(DATA FOR PROCESSING Opens)
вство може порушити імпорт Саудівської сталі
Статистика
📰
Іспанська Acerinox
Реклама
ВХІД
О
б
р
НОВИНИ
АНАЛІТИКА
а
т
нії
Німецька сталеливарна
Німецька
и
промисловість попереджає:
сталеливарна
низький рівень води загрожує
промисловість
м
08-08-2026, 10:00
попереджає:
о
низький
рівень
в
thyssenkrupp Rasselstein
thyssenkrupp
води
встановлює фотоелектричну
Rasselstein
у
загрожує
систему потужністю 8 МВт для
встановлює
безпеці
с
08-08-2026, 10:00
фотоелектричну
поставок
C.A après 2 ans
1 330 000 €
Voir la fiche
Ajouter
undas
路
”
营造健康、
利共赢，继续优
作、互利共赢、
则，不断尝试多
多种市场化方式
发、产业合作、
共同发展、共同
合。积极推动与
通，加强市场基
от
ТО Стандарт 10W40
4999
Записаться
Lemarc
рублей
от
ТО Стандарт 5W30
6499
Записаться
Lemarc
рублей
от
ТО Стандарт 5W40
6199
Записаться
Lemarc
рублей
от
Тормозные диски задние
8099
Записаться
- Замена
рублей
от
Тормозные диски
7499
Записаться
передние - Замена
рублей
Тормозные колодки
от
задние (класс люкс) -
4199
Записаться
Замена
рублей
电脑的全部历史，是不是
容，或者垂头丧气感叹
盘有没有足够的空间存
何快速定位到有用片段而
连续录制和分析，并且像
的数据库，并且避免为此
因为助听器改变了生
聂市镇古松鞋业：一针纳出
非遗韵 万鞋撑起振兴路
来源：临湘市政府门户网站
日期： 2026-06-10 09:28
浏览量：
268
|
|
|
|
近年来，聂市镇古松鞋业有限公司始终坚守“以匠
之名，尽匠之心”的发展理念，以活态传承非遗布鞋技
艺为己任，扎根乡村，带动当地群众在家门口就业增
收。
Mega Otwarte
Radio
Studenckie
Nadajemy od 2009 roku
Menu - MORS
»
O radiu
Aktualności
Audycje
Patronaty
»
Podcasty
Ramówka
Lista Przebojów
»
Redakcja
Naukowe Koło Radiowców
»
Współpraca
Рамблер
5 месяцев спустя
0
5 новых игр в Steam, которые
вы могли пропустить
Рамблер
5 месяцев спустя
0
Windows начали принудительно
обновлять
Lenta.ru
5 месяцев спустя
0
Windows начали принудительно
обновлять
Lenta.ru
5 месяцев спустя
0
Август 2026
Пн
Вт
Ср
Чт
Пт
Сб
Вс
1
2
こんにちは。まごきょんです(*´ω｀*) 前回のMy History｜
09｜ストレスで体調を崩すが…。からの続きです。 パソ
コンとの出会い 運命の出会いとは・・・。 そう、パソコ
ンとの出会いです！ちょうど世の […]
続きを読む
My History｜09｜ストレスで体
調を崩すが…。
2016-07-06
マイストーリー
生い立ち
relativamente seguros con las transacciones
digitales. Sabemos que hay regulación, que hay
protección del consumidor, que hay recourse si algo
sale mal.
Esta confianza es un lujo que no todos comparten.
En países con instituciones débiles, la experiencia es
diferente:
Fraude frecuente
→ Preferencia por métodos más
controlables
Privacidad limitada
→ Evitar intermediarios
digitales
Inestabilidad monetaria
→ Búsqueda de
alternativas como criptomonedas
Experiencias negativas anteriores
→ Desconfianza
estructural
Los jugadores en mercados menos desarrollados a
(DATA FOR PROCESSING Closes)
PROBLEM REQUIREMENTS: Counting only lines that contain the string "попереджає", say how many appear in the listing above, with the number as the entire reply.

RESPONSE TO THIS TASK: 2